Sagimet Biosciences Inc.

155 Bovet Road, Suite 303

San Mateo, California 94402

 

  Re: Securities Registered under Registration Statement on Form S-1

 

We have acted as counsel to you in connection with your filing of (i) a Registration Statement on Form S-1 (File No. 333-272901) (as amended or supplemented, the “Initial Registration Statement”) pursuant to the Securities Act of 1933, as amended (the “Securities Act”), and (ii) a second registration statement on Form S-1 filed pursuant to Rule 462(b) promulgated under the Securities Act (the “462(b) Registration Statement,” and together with the Initial Registration Statement, the “Registration Statement”).

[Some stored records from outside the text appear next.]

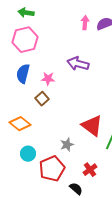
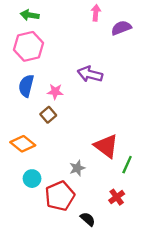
pink arrow: (85, 23) -> (96, 13), moved
red cross: (90, 170) -> (117, 197), moved

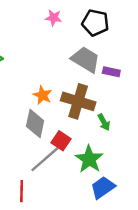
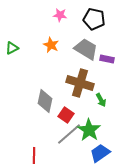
orange star: (42, 95) -> (51, 45), moved
gray line: (45, 159) -> (69, 134), moved

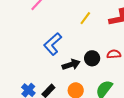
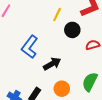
black circle: (92, 58) -> (72, 30), moved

This opinion letter is being furnished to you in connection with your filing of the 462(b) Registration Statement, relating to the registration of the offering by Sagimet Biosciences Inc., a Delaware corporation (the “Company”), of up to 718,750 shares (the “Shares”) of the Company’s Series A Common Stock, $0.0001 par value per share, including 93,750 shares purchasable by the underwriters upon their exercise of an over-allotment option granted to the underwriters by the Company. The Shares are being sold to the several underwriters named in, and pursuant to, an underwriting agreement among the Company and such underwriters (the “Underwriting Agreement”).

 

We have reviewed such documents and made such examination of law as we have deemed appropriate to give the opinions set forth below. We have relied, without independent verification, on certificates of public officials and, as to matters of fact material to the opinions set forth below, on certificates of officers of the Company.

 

The opinion set forth below is limited to the Delaware General Corporation Law.

 

Based on the foregoing, we are of the opinion that the Shares have been duly authorized and, when delivered and paid for in accordance with the terms of the Underwriting Agreement, will be validly issued, fully paid and non-assessable.

 

This opinion letter and the opinion it contains shall be interpreted in accordance with the Core Opinion Principles as published in 74 Business Lawyer 815 (Summer 2019).

 

We hereby consent to the inclusion of this opinion as Exhibit 5.1 to the Registration Statement and to the references to our firm under the caption “Legal Matters” in the Registration Statement. In giving our consent, we do not admit that we are in the category of persons whose consent is required under Section 7 of the Securities Act or the rules and regulations thereunder.